Museums capture the imagination, museum pieces known as cricket commentators don’t, and Scrubs is preferred to ancient artefacts
from Roger, Richmond THERE’S a brilliant lifestyle show on the ABC called The Museum. It’s on Tuesdays before the 7pm news. Last week it looked at the British Museum and how difficult it is for it to acquire items of a historic nature with a limited budget. There was one chap who specialises in medals who had only $100,000 a year to buy new ones. And to see the begging and pleading that was needed for the museum to fund the purchase of a slavery artwork was quite distressing. I hope Australian museums don’t operate the same way.
‘Old man’ Chappell
from Col, Carnegie WHEN is Channel 9 going to update its cricket commentary team? Aussie opener Matthew Hayden appears to have reached his use-by date— maybe the same could be said of the Nine commentators. I saw Ian Chappell at the MCG last week and he looks like a very old man— with even older ideas about cricket. My 11-year-old son asked me who he was, as if he thought he was walking on the ground because he was an elderly Make a Wish recipient. It’s time Nine rejuvenated the commentary team with younger blood, people who can relate to young cricket fans such as my son.
Hackett’s reading feat
from Angus, East Melbourne SOMEONE should tell Mrs Richards (Guide, Dec 24) that you can’t go taking potshots at sporting icons such as Grant Hackett, so I’ve appointed myself to the task. Hackett reads slowly, missus, because he was a long-distance swimmer. Only people with small feet are able to talk quickly, and Grant has two enormous plates of meat. If you want a sportscaster to read the news fast, get Channel 9 to use Darren Gauci or Damien Oliver.
Grant can hack it
from Bob Blythe, Scoresby WHAT has happened to the great Aussie tradition of giving a bloke a fair go? Grant Hackett has jumped straight out of the pool into the job of TV sports news presenter. He is going to take time to adjust to his new career and you can see that with experience he will improve.

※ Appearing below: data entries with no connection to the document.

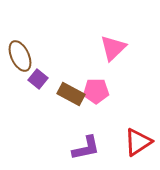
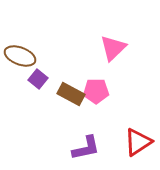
brown ellipse: rotated 44 degrees counterclockwise
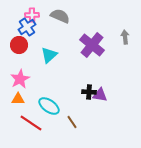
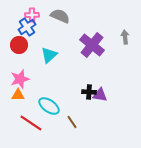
pink star: rotated 12 degrees clockwise
orange triangle: moved 4 px up
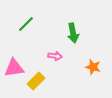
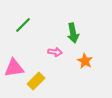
green line: moved 3 px left, 1 px down
pink arrow: moved 4 px up
orange star: moved 8 px left, 6 px up; rotated 14 degrees clockwise
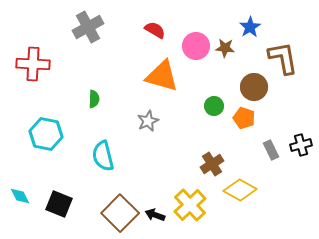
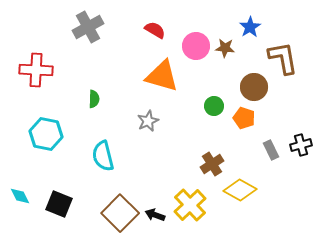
red cross: moved 3 px right, 6 px down
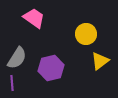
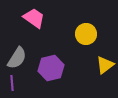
yellow triangle: moved 5 px right, 4 px down
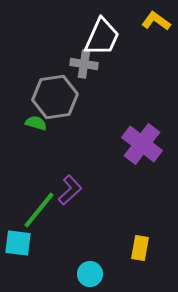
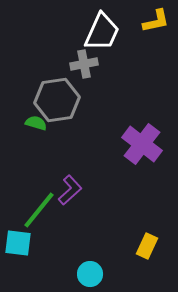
yellow L-shape: rotated 132 degrees clockwise
white trapezoid: moved 5 px up
gray cross: rotated 20 degrees counterclockwise
gray hexagon: moved 2 px right, 3 px down
yellow rectangle: moved 7 px right, 2 px up; rotated 15 degrees clockwise
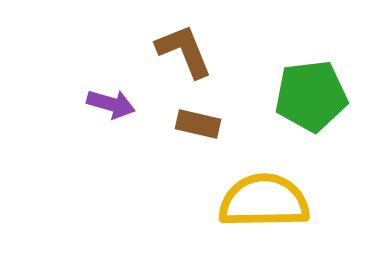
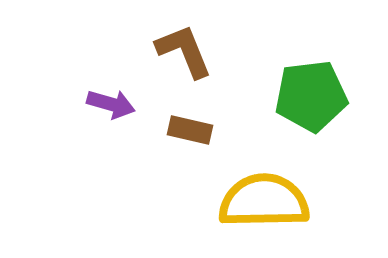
brown rectangle: moved 8 px left, 6 px down
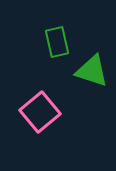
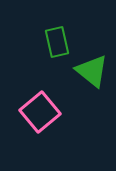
green triangle: rotated 21 degrees clockwise
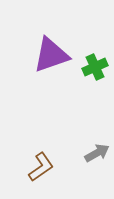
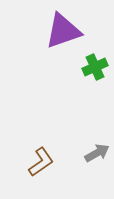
purple triangle: moved 12 px right, 24 px up
brown L-shape: moved 5 px up
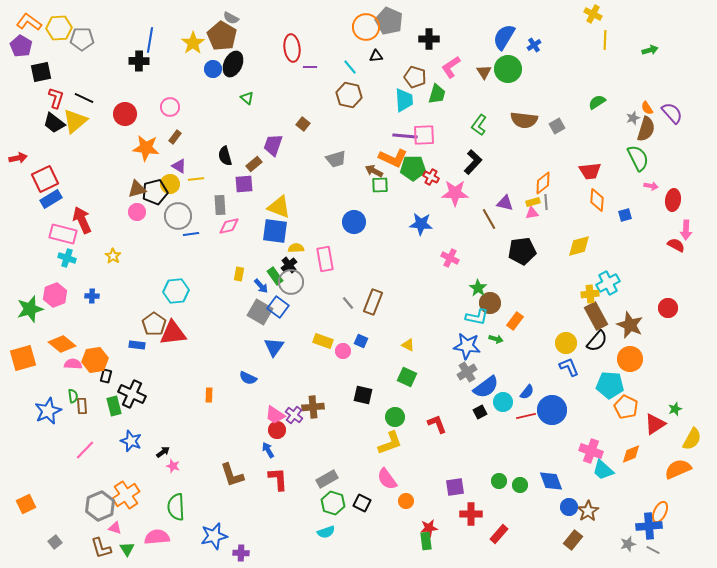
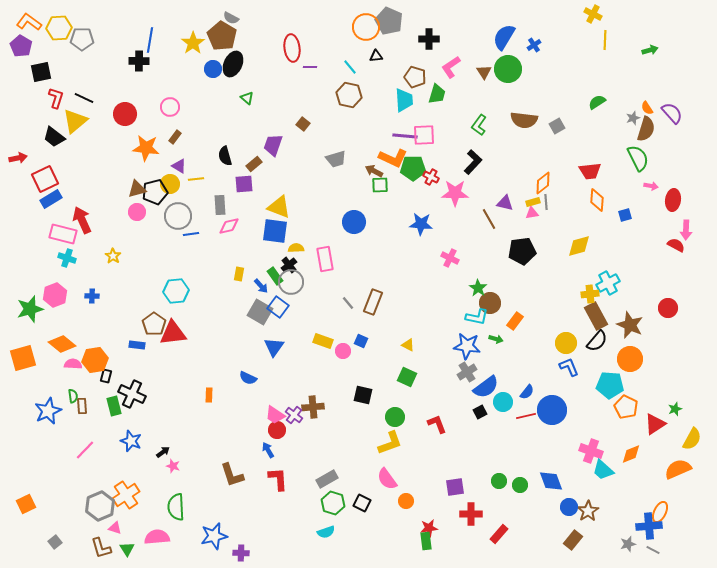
black trapezoid at (54, 123): moved 14 px down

He is a sporting legend and deserves to be given a fair go.
Child’s play no joke
from Neville, Bentleigh East PERHAPS police should consider charging Australia’s Funniest Home Videos producers with child-abuse violations. Not only does this show depict images of children slamming into brick walls and being bashed about the head by playground equipment, but it does so under the banner of comedy. How far has our society sunk that we find children in pain a source of amusement?
Nicholas on the mark
from Maureen Smith, Indented Head TO BARBARA (Guide, Dec 31): at least Mark Nicholas is a polished, top-class commentator who has a command of the English language. Of course, an Australian could front the cricket commentary, but most should do so only after elocution lessons. I cringe every time I hear the word ‘‘Austrayia’’ spoken, along with quick, uneven speech, resulting in words that can’t be understood. Richie Benaud, Ian Healy, Ian Chappell and even Tony Greig, along with Nicholas, are a pleasure to listen to, and have such a broad knowledge of the game as well.
Return right as rain
from Grateful, email THANK you Aunty for putting Rain Shadow back on. This is not a feelgood series but it certainly makes you realise how easy most of us have it. It is emotional, thought-provoking and at times humorous, and well worth watching.
Scrubs instead of duds
from Troy, Noble Park IT’S the silly season and Channel 7 is dusting off all the duds ( Rich List, Las Vegas). Yet the earliest timeslot they can find for Scrubs is still 10.30pm. What a joke! It would have been the perfect show for the 7pm slot, but instead they keep filling it with old episodes of How I Met Your Mother, which is about as funny as, well, the American Kath & Kim.